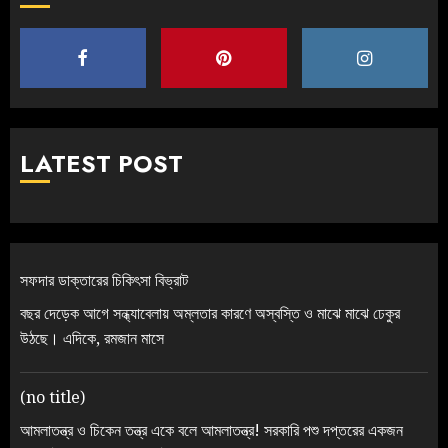
LATEST POST
সফদার ডাক্তারের চিকিৎসা বিভ্রাট
বছর দেড়েক আগে সন্ধ্যাবেলায় অম্লতার কারণে অস্বস্তি ও মাঝে মাঝে ঢেকুর
উঠছে। এদিকে, রমজান মাসে
(no title)
আমলাতন্ত্র ও চিকেন তন্ত্র একে বলে আমলাতন্ত্র! সরকারি পশু দপ্তরের একজন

__________

From the line with "উঠছে। এদিকে, রমজান মাসে" to the final line of the listing, write out each line unchanged. Add nothing.

উঠছে। এদিকে, রমজান মাসে
(no title)
আমলাতন্ত্র ও চিকেন তন্ত্র একে বলে আমলাতন্ত্র! সরকারি পশু দপ্তরের একজন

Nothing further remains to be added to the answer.